Milli İstihbarat Teşkilatı (MİT), hiçbir dönemde bu kadar tartışma konusu olmadı.
Olmaması gerekiyordu.
Çünkü bu kurum, ülkenin istihbarat kurumuydu ve devletin belkemiği idi.
Halk, şimdiye dek MİT’in başında kim var bilmezdi.
Hakan Fidan’ın MİT Müsteşarlığından istifa edip AKP’den milletvekili adayı olması, ardından, tek adamın memnuniyetsizliği ve birlikte umre ziyaretinden sonra adaylıktan vazgeçip tekrar MİT’in başına dönmesi, gündemi allak bullak etti.

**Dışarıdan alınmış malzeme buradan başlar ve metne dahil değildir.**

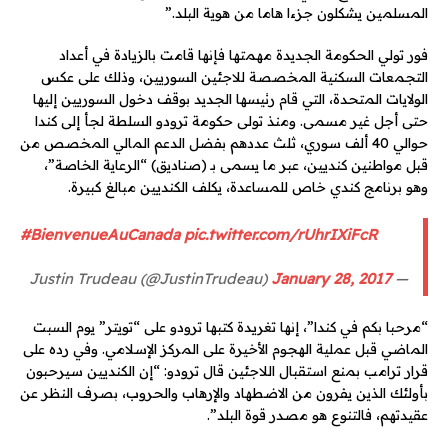
المسلمين يشكلون جزءا هاما من هوية البلد.”
فور تولي الحكومة الجديدة مهمتها فإنها قامت بالزيادة في أعداد
التجمعات السكنية المخصصة للاجئين السوريين، وذلك على عكس
الولايات المتحدة، التي قام رئيسها الجديد بوقف دخول السوريين إليها
حتى أجل غير مسمى. ومنذ تولى حكومة ترودو السلطة لجأ إلى كندا
حوالي 40 ألف سوري، ثلث عددهم بفضل الدعم المالي المخصص من
قبل مواطنين كنديين، عبر ما يسمى بـ (صناديق) “الرعاية الخاصة”،
وهو برنامج كندي خاص للمساعدة، يكلف الكنديين مبالغ كبيرة.
#BienvenueAuCanada
pic.twitter.com/rUhrIXiFcR
January 28, 2017
— Justin Trudeau (@JustinTrudeau)
“مرحبا بكم في كندا”، إنها تغريدة كتبها ترودو على “تويتر” يوم السبت
الماضي قبل عملية الهجوم الأخيرة على المركز الإسلامي. وفي رده على
قرار ترامب بمنع استقبال اللاجئين قال ترودو: “إن الكنديين سيرحبون
بأولئك الذين يفرون من الاضطهاد والإرهاب والحروب، بصرف النظر عن
عقيدتهم، فالتنوع هو مصدر قوة البلد”.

Hangi televizyonu açsanız, hangi gazeteye baksanız, konu bu konu.
Birileri olayın böyle gelişmesini ve gündemin bu eksende değişmesini istedi ve öyle de oldu.

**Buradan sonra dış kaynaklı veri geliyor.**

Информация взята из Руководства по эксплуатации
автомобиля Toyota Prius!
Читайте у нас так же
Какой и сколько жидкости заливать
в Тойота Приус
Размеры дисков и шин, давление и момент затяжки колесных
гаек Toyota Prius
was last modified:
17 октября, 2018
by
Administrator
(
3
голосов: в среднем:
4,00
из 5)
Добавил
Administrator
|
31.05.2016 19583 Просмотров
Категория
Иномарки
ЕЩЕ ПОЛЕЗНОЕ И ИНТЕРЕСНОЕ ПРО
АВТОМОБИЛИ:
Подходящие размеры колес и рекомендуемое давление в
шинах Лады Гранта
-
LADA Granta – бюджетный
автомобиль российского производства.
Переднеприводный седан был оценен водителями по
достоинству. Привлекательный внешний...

Tartışılacak hiçbir konu, çözülecek hiçbir sorun kalmamış gibi iktidarı ile muhalefeti ile herkes MİT’le yatıp Hakan Fidan’la kalkmaya başladı.

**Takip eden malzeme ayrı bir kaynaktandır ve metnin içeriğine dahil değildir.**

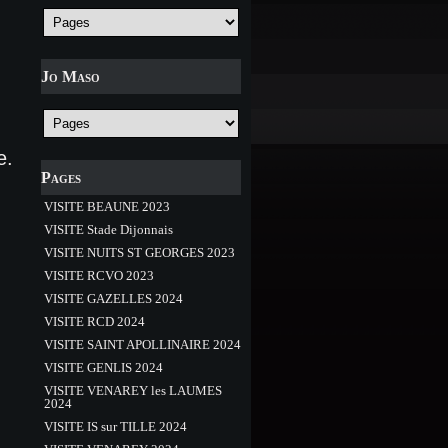
Jo Maso
e.
Pages
VISITE BEAUNE 2023
VISITE Stade Dijonnais
VISITE NUITS ST GEORGES 2023
VISITE RCVO 2023
VISITE GAZELLES 2024
VISITE RCD 2024
VISITE SAINT APOLLINAIRE 2024
VISITE GENLIS 2024
VISITE VENAREY les LAUMES
2024
VISITE IS sur TILLE 2024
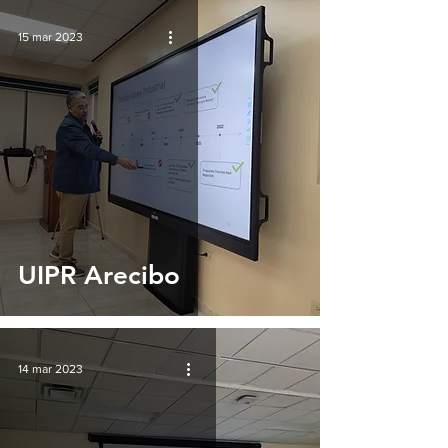
15 mar 2023
UIPR Arecibo
14 mar 2023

Sanki Suriyeli sığınmacı sorunları çözüldü.
Sanki güney sınırımız zaptürapt altına alındı.
Sanki işsizlik diye bir şey yok.
Sanki sanayicimiz rahat.
Sanki atanmayan öğretmen kalmadı.
Sanki işçisiyle, memuruyla çalışanlar mutlu.
Sanki emekliler bal – börek içinde.
Sanki Türk Lirası her gün değer kazanıyor.
Sanki ekonomide dünya bizi örnek alıyor.
Sanki 3 ay sonra seçim yok.
Sanki ülke günlük güneşlik.
Varsa yoksa MİT.
Varsa yoksa Hakan Fidan…
Yeni bir gündem yaratılana kadar bu konu gündemden düşürülmeyecek gibi görünüyor.
Yarın daha sıcak bir gündem oluşturulursa bunu da unutuveririz.
Hani “hafıza –i beşer nisyan ile maluldür” ya!
Bize neler unutturulmadı ki?
Biz de kuzu kuzu unutmadık mı?
Yani unutmaya “müsait” bir toplum değil miyiz?